As a first-in-class vessel, the USS Freedom or Littoral Combat Ship 1 is a research and development ship engineered to pave the way forward for what the Navy plans will be many high-speed, shallow water multi-mission vessels that will eventually comprise a large percentage of the Navy’s fleet.
The ship just completed its first deployment from San Diego to Guam, Singapore, the South China Sea and the Philippines – where it assisted with disaster relief missions.
During its deployment in the South China Sea, the USS Freedom conducted a handful of operational patrols for the Navy’s Commander of the 7th fleet, Vice Adm. Tom Copeman, Commander, Naval Surface Forces, told reporters Jan. 6.
The missions included surface surveillance with radar and shipboard sensors and sending helicopters up to help create a maritime picture within the area, he added. The rationale for these missions was to help provide commanders with a common operational picture of the area, Copeman explained.
The Navy hopes to build as many as 52 LCS ships, multi-mission littoral vessels configured with various “mission-package” technologies for countermine warfare, anti-submarine mission and surface warfare. LCS 1 is configured with the surface warfare mission package, a configuration of integrated technologies such as sensors, weapons and defensive systems designed to detect and destroy surface threats.
“The shallow draft of the ship allowed it to get into areas that other ships can’t get into, such as areas of the South China Sea, ports that were not available for a cruiser or a DDG (destroyer) which draws 32-feet of water. These ships are drawing less than half of that,” Copeman added.
While operational assignments are typical of ships on deployment, it is unique or unusual for a first-in-class research and development ship like LCS 1 to be given operational assignments, Navy officials said. Navy leaders said LCS 1’s deployment helped the Navy demonstrate the operational flexibility sought after for the LCS ship class, a group of ships that have been criticized by analysts and lawmakers for, among other things, being unable to complete its intended mission.

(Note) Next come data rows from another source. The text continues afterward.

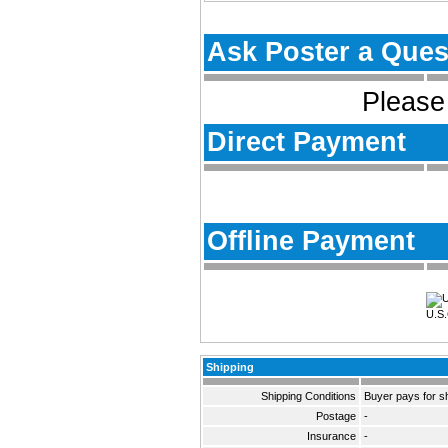
Ask Poster a Ques
Please 
Direct Payment
Offline Payment
U.S.
Shipping
Shipping Conditions
Buyer pays for s
Postage
-
Insurance
-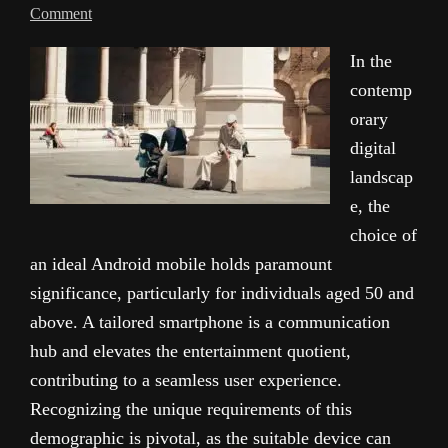
Comment
In the
contemp
orary
digital
landscap
e, the
choice of
an ideal Android mobile holds paramount
significance, particularly for individuals aged 50 and
above. A tailored smartphone is a communication
hub and elevates the entertainment quotient,
contributing to a seamless user experience.
Recognizing the unique requirements of this
demographic is pivotal, as the suitable device can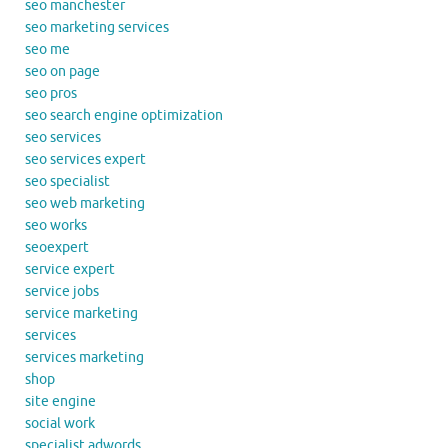
seo manchester
seo marketing services
seo me
seo on page
seo pros
seo search engine optimization
seo services
seo services expert
seo specialist
seo web marketing
seo works
seoexpert
service expert
service jobs
service marketing
services
services marketing
shop
site engine
social work
specialist adwords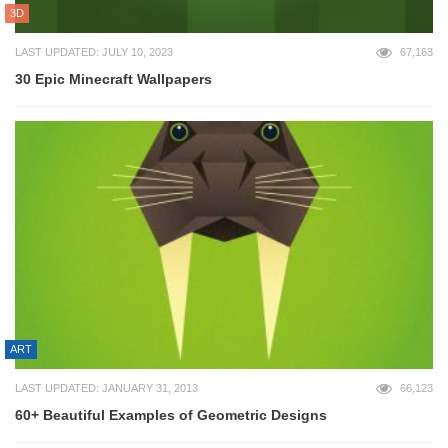
3D
LAST UPDATED: JULY 10, 2023
67,163
30 Epic Minecraft Wallpapers
ART
LAST UPDATED: JANUARY 31, 2013
66,123
60+ Beautiful Examples of Geometric Designs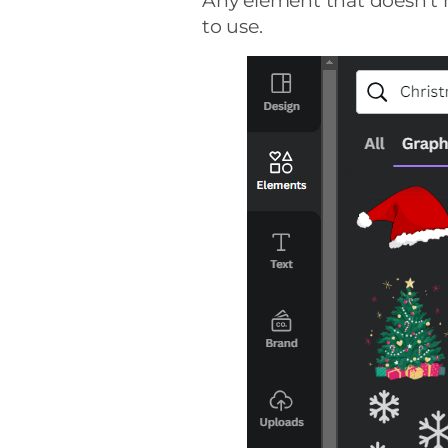
Any element that doesn’t h
to use.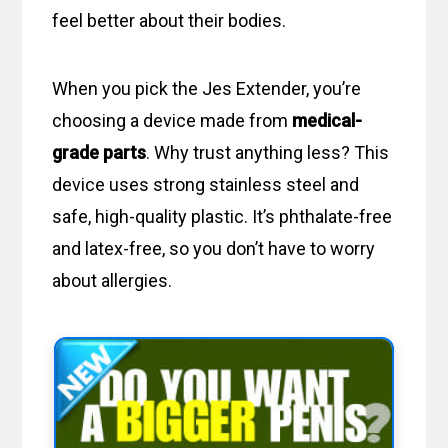
feel better about their bodies.
When you pick the Jes Extender, you’re
choosing a device made from
medical-
grade parts
. Why trust anything less? This
device uses strong stainless steel and
safe, high-quality plastic. It’s phthalate-free
and latex-free, so you don’t have to worry
about allergies.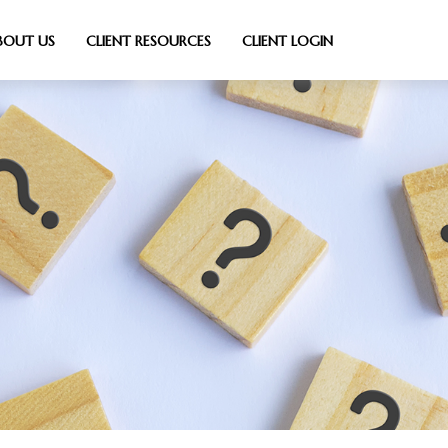
BOUT US
CLIENT RESOURCES
CLIENT LOGIN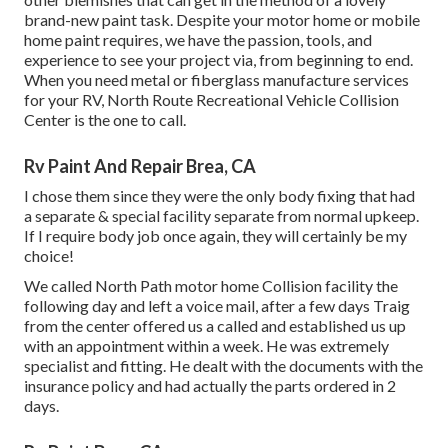
brand-new paint task. Despite your motor home or mobile
home paint requires, we have the passion, tools, and
experience to see your project via, from beginning to end.
When you need metal or fiberglass manufacture services
for your RV, North Route Recreational Vehicle Collision
Center is the one to call.
Rv Paint And Repair Brea, CA
I chose them since they were the only body fixing that had
a separate & special facility separate from normal upkeep.
If I require body job once again, they will certainly be my
choice!
We called North Path motor home Collision facility the
following day and left a voice mail, after a few days Traig
from the center offered us a called and established us up
with an appointment within a week. He was extremely
specialist and fitting. He dealt with the documents with the
insurance policy and had actually the parts ordered in 2
days.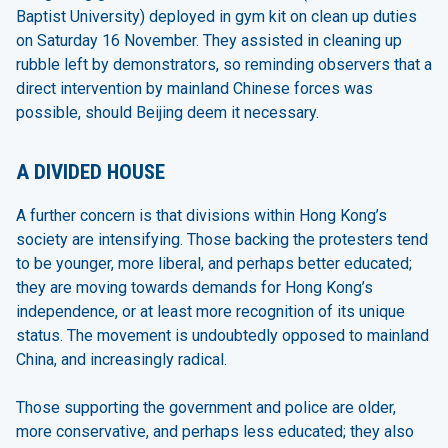
Baptist University) deployed in gym kit on clean up duties
on Saturday 16 November. They assisted in cleaning up
rubble left by demonstrators, so reminding observers that a
direct intervention by mainland Chinese forces was
possible, should Beijing deem it necessary.
A DIVIDED HOUSE
A further concern is that divisions within Hong Kong’s
society are intensifying. Those backing the protesters tend
to be younger, more liberal, and perhaps better educated;
they are moving towards demands for Hong Kong’s
independence, or at least more recognition of its unique
status. The movement is undoubtedly opposed to mainland
China, and increasingly radical.
Those supporting the government and police are older,
more conservative, and perhaps less educated; they also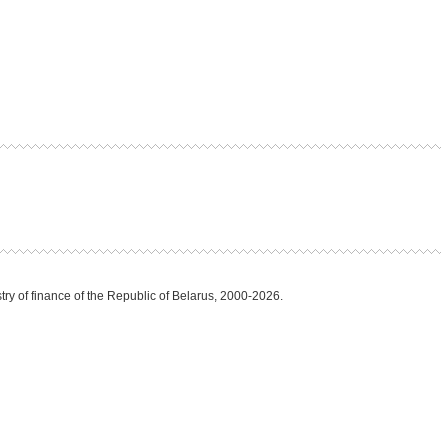
try of finance of the Republic of Belarus, 2000-2026.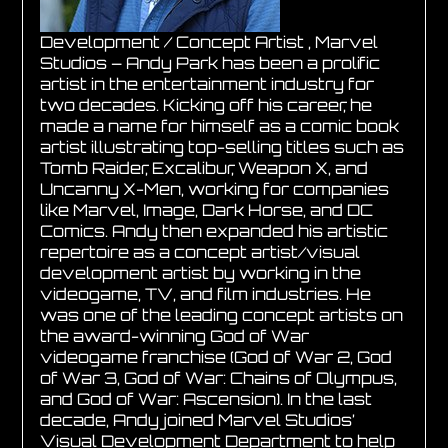
Development / Concept Artist , Marvel
Studios – Andy Park has been a prolific
artist in the entertainment industry for
two decades. Kicking off his career, he
made a name for himself as a comic book
artist illustrating top-selling titles such as
Tomb Raider, Excalibur, Weapon X, and
Uncanny X-Men, working for companies
like Marvel, Image, Dark Horse, and DC
Comics. Andy then expanded his artistic
repertoire as a concept artist/visual
development artist by working in the
videogame, TV, and film industries. He
was one of the leading concept artists on
the award-winning God of War
videogame franchise (God of War 2, God
of War 3, God of War: Chains of Olympus,
and God of War: Ascension). In the last
decade, Andy joined Marvel Studios’
Visual Development Department to help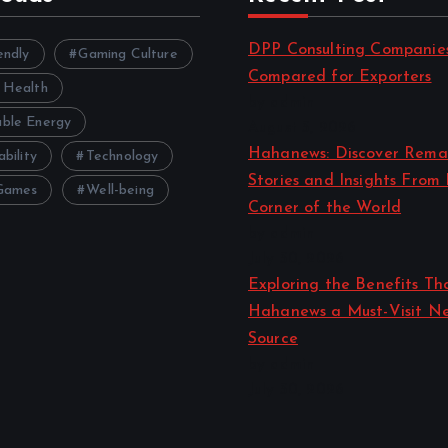
DPP Consulting Companie
endly
Gaming Culture
Compared for Exporters
 Health
by admin
ble Energy
August 3, 2026
Hahanews: Discover Rema
ability
Technology
Stories and Insights From
Games
Well-being
Corner of the World
by admin
July 30, 2026
Exploring the Benefits T
Hahanews a Must-Visit N
Source
by admin
July 30, 2026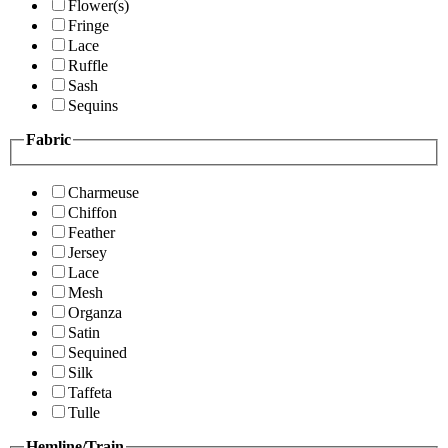
Flower(s)
Fringe
Lace
Ruffle
Sash
Sequins
Fabric
Charmeuse
Chiffon
Feather
Jersey
Lace
Mesh
Organza
Satin
Sequined
Silk
Taffeta
Tulle
Hemline/Train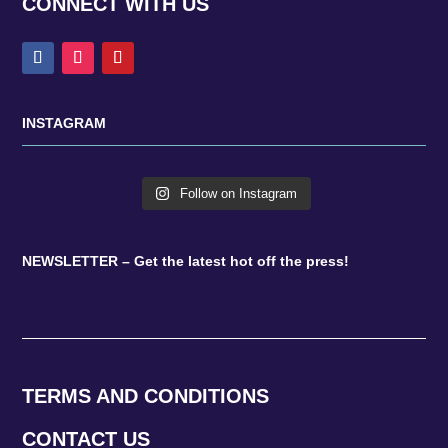
CONNECT WITH US
INSTAGRAM
Follow on Instagram
NEWSLETTER – Get the latest hot off the press!
TERMS AND CONDITIONS
CONTACT US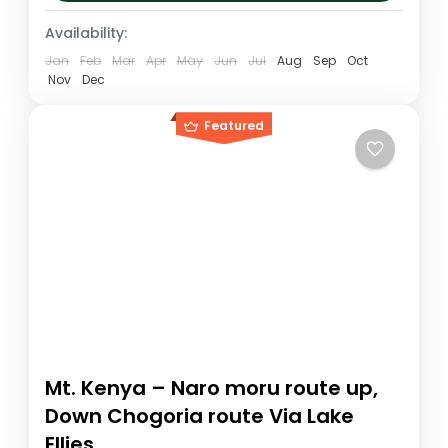
and the walk...
Kenya
,
Mt. Kenya
Availability:
Medium
Jan
Feb
Mar
Apr
May
Jun
Jul
Aug
Sep
Oct
1 Person
Nov
Dec
Featured
Mt. Kenya – Naro moru route up,
Down Chogoria route Via Lake
Ellies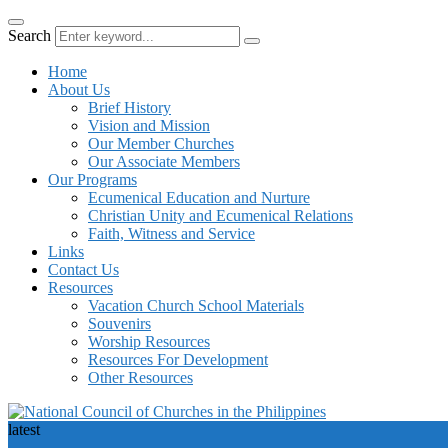
Search
Home
About Us
Brief History
Vision and Mission
Our Member Churches
Our Associate Members
Our Programs
Ecumenical Education and Nurture
Christian Unity and Ecumenical Relations
Faith, Witness and Service
Links
Contact Us
Resources
Vacation Church School Materials
Souvenirs
Worship Resources
Resources For Development
Other Resources
latest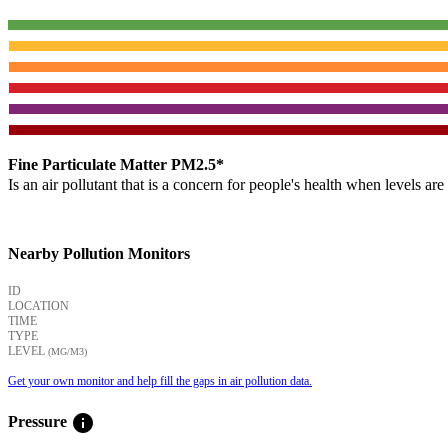
Fine Particulate Matter PM2.5*
Is an air pollutant that is a concern for people's health when levels ar
Nearby Pollution Monitors
ID
LOCATION
TIME
TYPE
LEVEL
(ΜG/M3)
Get your own monitor and help fill the gaps in air pollution data.
info
Pressure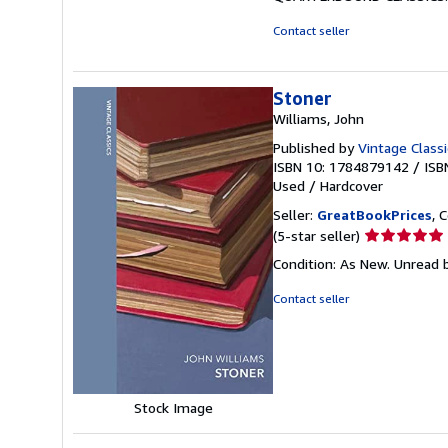
Contact seller
Stoner
Williams, John
Published by
Vintage Classi
ISBN 10: 1784879142
/
ISB
Used
/
Hardcover
Seller:
GreatBookPrices
, 
Seller
(5-star seller)
rating
Condition: As New. Unread b
5
out
Contact seller
of
5
stars
Stock Image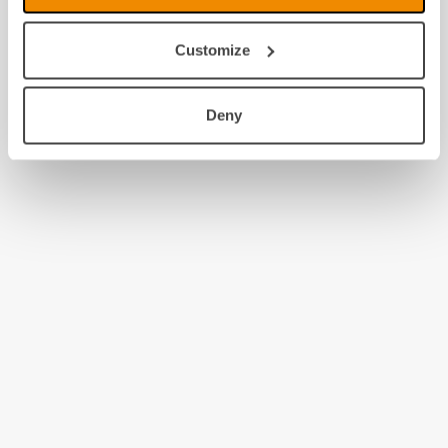
Customize
Deny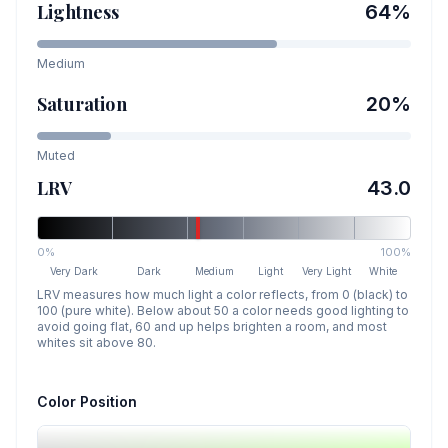
Lightness
64
%
Medium
Saturation
20
%
Muted
LRV
43.0
0%
100%
Very Dark
Dark
Medium
Light
Very Light
White
LRV measures how much light a color reflects, from 0 (black) to
100 (pure white). Below about 50 a color needs good lighting to
avoid going flat, 60 and up helps brighten a room, and most
whites sit above 80.
Color Position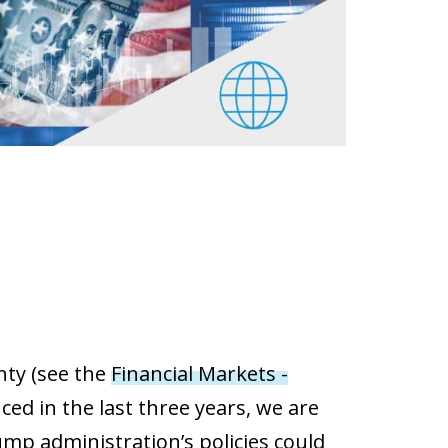
nty (see the
Financial Markets -
ed in the last three years, we are
mp administration’s policies could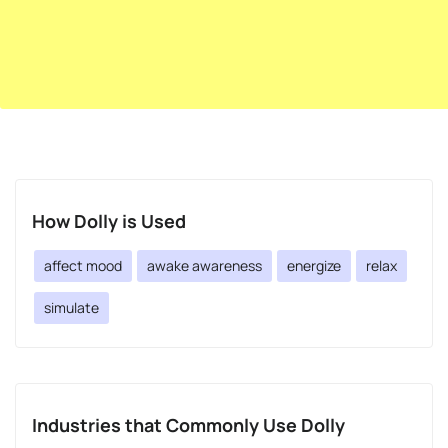
How Dolly is Used
affect mood
awake awareness
energize
relax
simulate
Industries that Commonly Use Dolly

“It was envisioned many years ago and I think the Navy has made the right call to build these high-speed, low-cost, shallow-draft multi-mission ships,” Copeman said.
LCS 1 also experienced a handful of reliability and maintenance challenges during its deployment which led the Navy to implement a series of fixes and maintenance repairs.
In particular, the USS Freedom experienced problems with its ship service diesel generators, or SSDGs, which resulted in a temporary power outage during a trip to Guam, this past summer. The Freedom also experienced problems with a corroded cable and faulty air compressor.
During its deployment, the USS Freedom experienced a corroding, or failing, of a cable on the ship, affecting the steerable jets. The cable was fixed in Singapore within the last several months, a source said.
Unlike other ships, the LCS has a unique propulsion system, designed with four high-tech water jets able to control the angle, speed and direction of the ship, Navy officials said. There are no propellers or rudders on the LCS—just steerable water jets, giving the platform an ability to reach speeds greater than 40 knots.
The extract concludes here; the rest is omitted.